After a week long vacation in Malaysia(which is actually my first out -of-the-country travel),I finally had the time to check my dormant blog and read the post of other bloggers that I am following. I was quite surprise to see a greeting from WordPress greeting me a happy 2nd anniversary. I am not sure if I do deserve the trophy image that comes with the greeting nor if my blogging journey is a happy one since I was never a prolific writer. I am not even sure if I should call myself a writer since there were really times that I was just coaxing myself to write. I didn’t even know how this blog is able to exist longer than a year when I am aware that I AM NOT A GOOD WRITER. (I wrote in capitals for emphasis so you know I am aware of it. )You readers might have noticed that writing is not something I do naturally. Sure, I like to write, but I am unlike others whose words just come to them instantly whenever they want to express something,whether in poetic way or a candid formal tone. I grope for words,checking the dictionary from time to time to check myself if I used the right term. I am not also good in English grammar. Sure thing I can write in Filipino but I am worse writer in my language.

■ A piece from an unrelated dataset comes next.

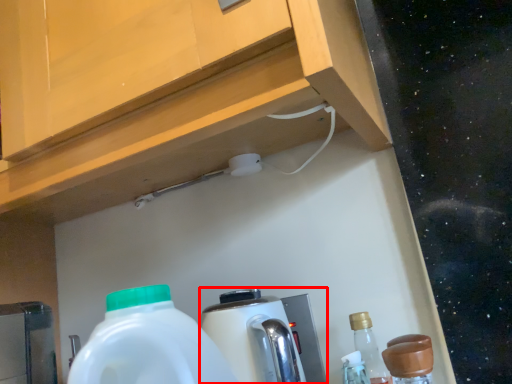 Question: From the image, what is the correct spatial relationship of coffee machine (annotated by the red box) in relation to bottle?

Choices:
 (A) right
 (B) left

Answer: (B)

To be honest, whenever I read good blogs I feel envious. It’s like admiration and envy are not different things to me anymore , that the margin that differentiates the two words is a very fine one. Envy automatically gnaws at me when I admire a post. There were times too that I feel inspired to write my own post by other good bloggers but in the middle of writing I’ll leave it unfinished thinking my work is as good as crap. Sometimes,I finished it but do not post it for the same reason. I dislike my self for acting like that,but I feel happy of the fact that the aspiration to become a good writer is still in me,and it motivates me to write more so to become better in this craft. For that reason, i cannot simply abandon my blog.

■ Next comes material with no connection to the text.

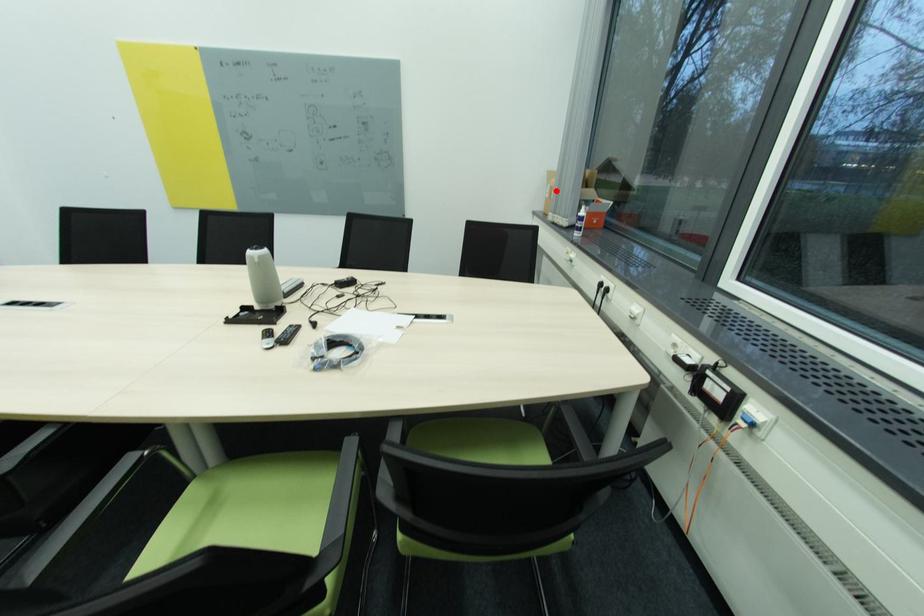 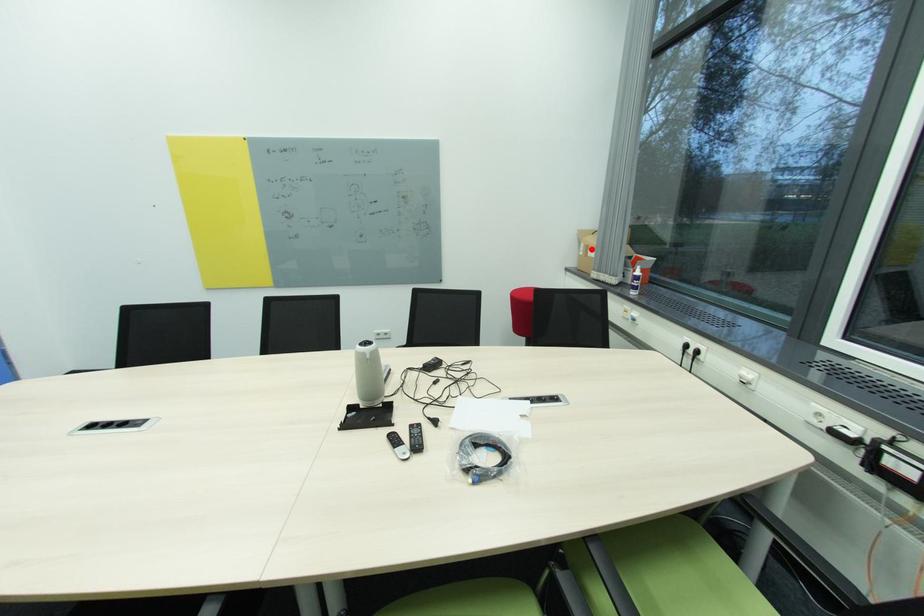 I am providing you with two images of the same scene from different viewpoints. A red point is marked on the first image and another point is marked on the second image. Is the marked point in image1 the same physical position as the marked point in image2?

Blogging is about self expression. That is true to me during my first year of blogging. And it remains true today and maybe in the coming years. But as I stay blogging I realize it is also about self improvement in writing and in other ways. I guess that realization and the thought of not leaving my blog despite everything is what makes my second anniversary a happy one. Indeed, this is a Happy Second Anniversary.:-) ..cheers!